The “rectangle” argument to getVertices can be a bit misleading, as it can work on any defined Shape. To illustrate this, I wrote a short demostrative application that allows you to place vertices using the mouse. When launched, the application displays a frame containing a box and a circle, that are defined by the following shapes:

    /**
     * Defines the square zone.
     */
    private static final Rectangle square = 
        new Rectangle(100, 100, 100, 100);

    /**
     * Defines the circle zone.
     */
    private static final Ellipse2D circle = 
        new Ellipse2D.Double(125, 125, 50, 50);

Every three seconds, a TimerTask is triggered that outputs the vertices in the square and circle.

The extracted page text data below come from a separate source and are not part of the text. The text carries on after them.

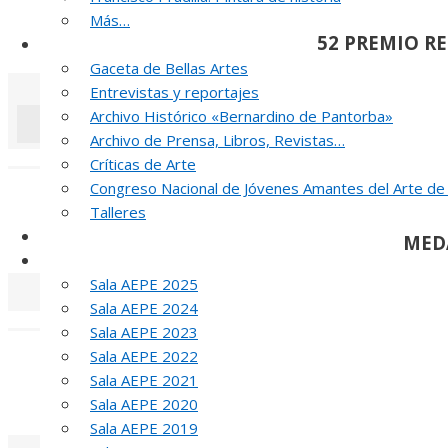
Más…
52 PREMIO R
Noticias y publicaciones
Gaceta de Bellas Artes
Entrevistas y reportajes
Archivo Histórico «Bernardino de Pantorba»
Archivo de Prensa, Libros, Revistas…
«
‹
Críticas de Arte
Congreso Nacional de Jóvenes Amantes del Arte de
J
Talleres
SELLO AEPE
MED
Sala AEPE 2026
Sala AEPE 2025
Sala AEPE 2024
«
‹
Sala AEPE 2023
Sala AEPE 2022
T
Sala AEPE 2021
MED
Sala AEPE 2020
Sala AEPE 2019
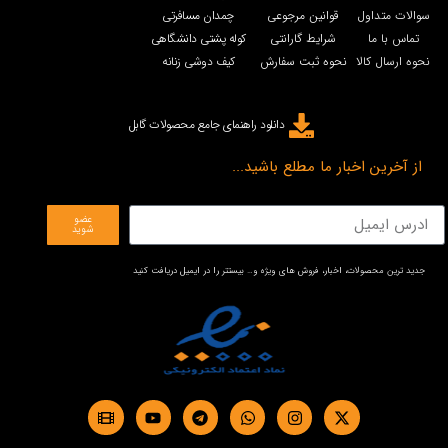
سوالات متداول
قوانین مرجوعی
چمدان مسافرتی
تماس با ما
شرایط گارانتی
کوله پشتی دانشگاهی
نحوه ارسال کالا
نحوه ثبت سفارش
کیف دوشی زنانه
دانلود راهنمای جامع محصولات گابل
از آخرین اخبار ما مطلع باشید...
عضو
شوید
جدید ترین محصولات، اخبار، فروش های ویژه و… بیستتر را در ایمیل دریافت کنید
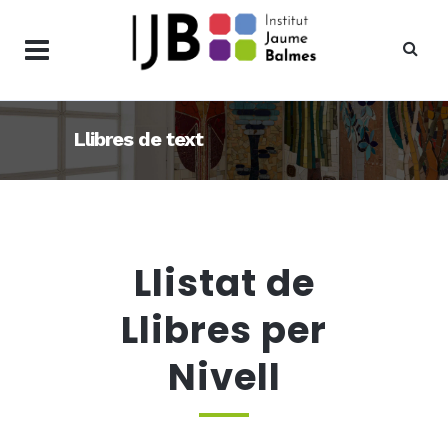
Llibres de text
Llistat de
Llibres per
Nivell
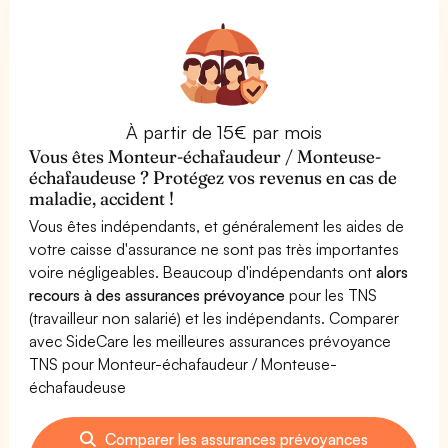
À partir de 15€ par mois
Vous êtes Monteur-échafaudeur / Monteuse-
échafaudeuse ? Protégez vos revenus en cas de
maladie, accident !
Vous êtes indépendants, et généralement les aides de
votre caisse d'assurance ne sont pas très importantes
voire négligeables. Beaucoup d'indépendants ont
alors
recours à des assurances prévoyance
pour les TNS
(travailleur non salarié) et les indépendants. Comparer
avec SideCare les meilleures assurances prévoyance
TNS pour Monteur-échafaudeur / Monteuse-
échafaudeuse
Comparer les assurances prévoyances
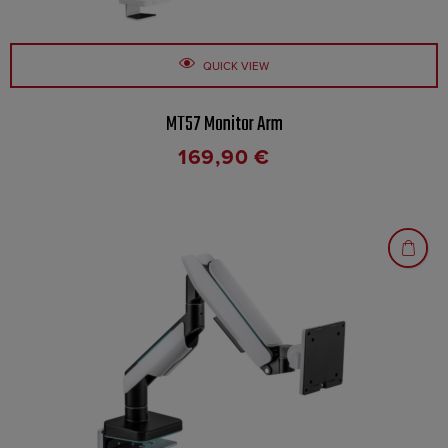
QUICK VIEW
MT57 Monitor Arm
169,90
€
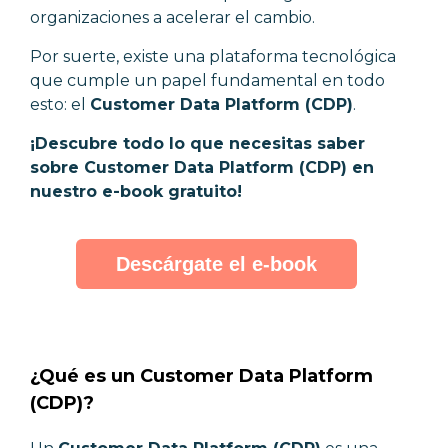
organizaciones a acelerar el cambio.
Por suerte, existe una plataforma tecnológica
que cumple un papel fundamental en todo
esto: el
Customer Data Platform (CDP)
.
¡Descubre todo lo que necesitas saber
sobre Customer Data Platform (CDP) en
nuestro e-book gratuito!
Descárgate el e-book
¿Qué es un Customer Data Platform
(CDP)?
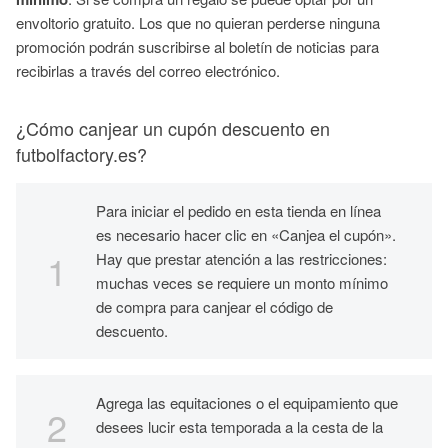
envoltorio gratuito. Los que no quieran perderse ninguna
promoción podrán suscribirse al boletín de noticias para
recibirlas a través del correo electrónico.
¿Cómo canjear un cupón descuento en
futbolfactory.es?
Para iniciar el pedido en esta tienda en línea
es necesario hacer clic en «Canjea el cupón».
Hay que prestar atención a las restricciones:
muchas veces se requiere un monto mínimo
de compra para canjear el código de
descuento.
Agrega las equitaciones o el equipamiento que
desees lucir esta temporada a la cesta de la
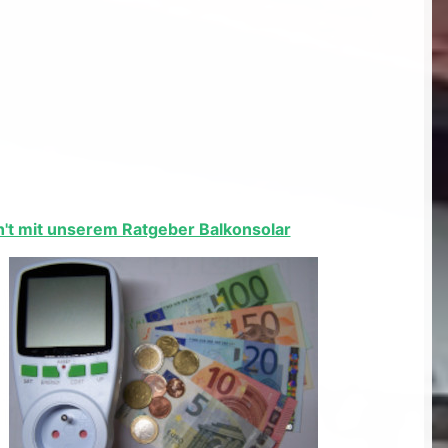
eh't mit unserem Ratgeber Balkonsolar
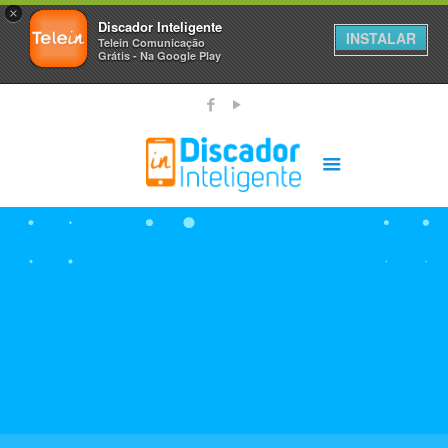
×
Discador Inteligente
INSTALAR
Telein Comunicação
Grátis - Na Google Play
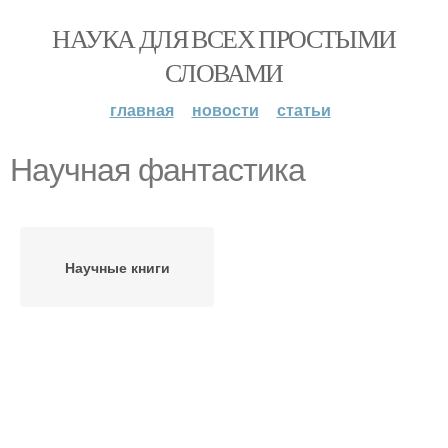
НАУКА ДЛЯ ВСЕХ ПРОСТЫМИ
СЛОВАМИ
главная
новости
статьи
Научная фантастика
Научные книги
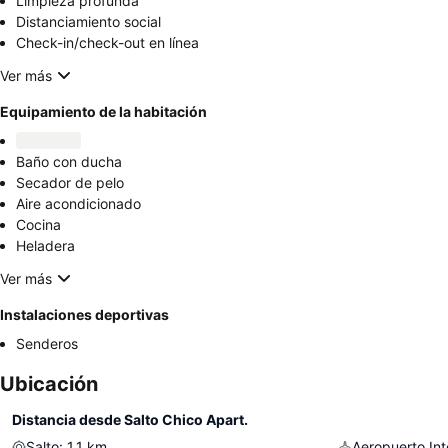
Limpieza profunda
Distanciamiento social
Check-in/check-out en línea
Ver más
Equipamiento de la habitación
Baño con ducha
Secador de pelo
Aire acondicionado
Cocina
Heladera
Ver más
Instalaciones deportivas
Senderos
Ubicación
Distancia desde Salto Chico Apart.
Salto
:
1.1
km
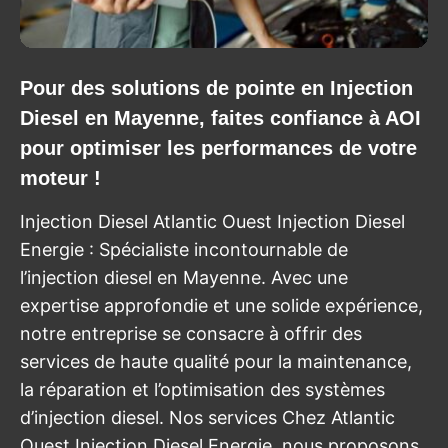
Pour des solutions de pointe en Injection
Diesel en Mayenne, faites confiance à AOI
pour optimiser les performances de votre
moteur !
Injection Diesel Atlantic Ouest Injection Diesel
Energie : Spécialiste incontournable de
l’injection diesel en Mayenne. Avec une
expertise approfondie et une solide expérience,
notre entreprise se consacre à offrir des
services de haute qualité pour la maintenance,
la réparation et l’optimisation des systèmes
d’injection diesel. Nos services Chez Atlantic
Ouest Injection Diesel Energie, nous proposons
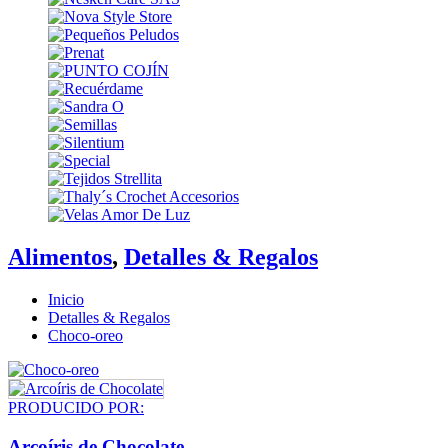
Alimentos
,
Detalles & Regalos
Inicio
Detalles & Regalos
Choco-oreo
PRODUCIDO POR:
Arcoíris de Chocolate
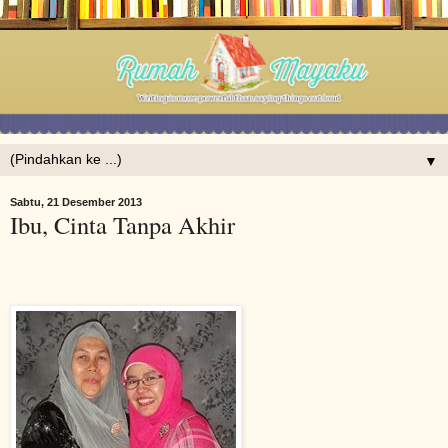
▼
Sabtu, 21 Desember 2013
Ibu, Cinta Tanpa Akhir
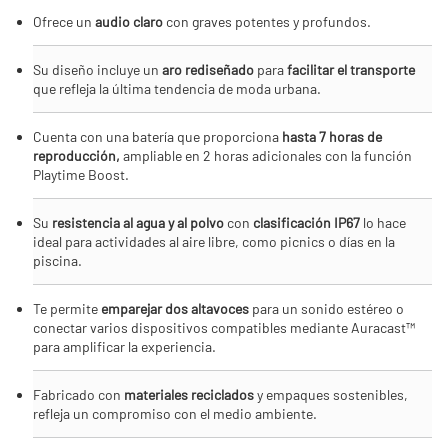
Ofrece un
audio claro
con graves potentes y profundos.
Su diseño incluye un
aro rediseñado
para
facilitar el transporte
que refleja la última tendencia de moda urbana.
Cuenta con una batería que proporciona
hasta 7 horas de
reproducción,
ampliable en 2 horas adicionales con la función
Playtime Boost.
Su
resistencia al agua y al polvo
con
clasificación IP67
lo hace
ideal para actividades al aire libre, como picnics o días en la
piscina.
Te permite
emparejar dos altavoces
para un sonido estéreo o
conectar varios dispositivos compatibles mediante Auracast™
para amplificar la experiencia.
Fabricado con
materiales reciclados
y empaques sostenibles,
refleja un compromiso con el medio ambiente.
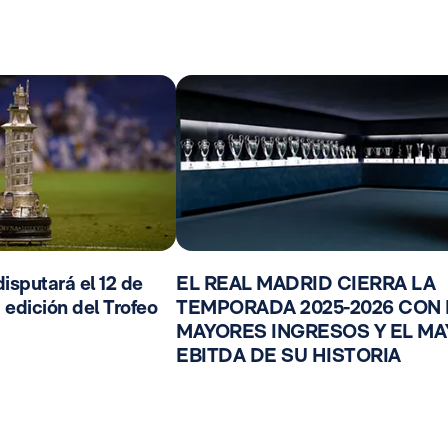
isputará el 12 de
EL REAL MADRID CIERRA LA
 edición del Trofeo
TEMPORADA 2025-2026 CON
MAYORES INGRESOS Y EL M
EBITDA DE SU HISTORIA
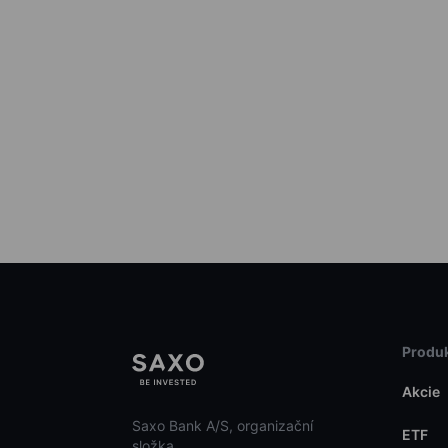
Produk
Akcie
Saxo Bank A/S, organizační
ETF
složka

    private void showVerticies(Shape area, 
        String type) {

        GraphElementAccessor<V, E> pickSupport = 
            targetViewer.getPickSupport();
        Collection<V> vertices = 
            pickSupport.getVertices(targetViewer
            .getGraphLayout(), area);
    
        System.out.print("Vertices in " + 
            type + ": ");
        for (V vertex : vertices) {
            System.out.print(
                vertex.toString() + " ");
        }
        System.out.println("");
   }

In case you missed the link earlier, you can download the source code for the application here.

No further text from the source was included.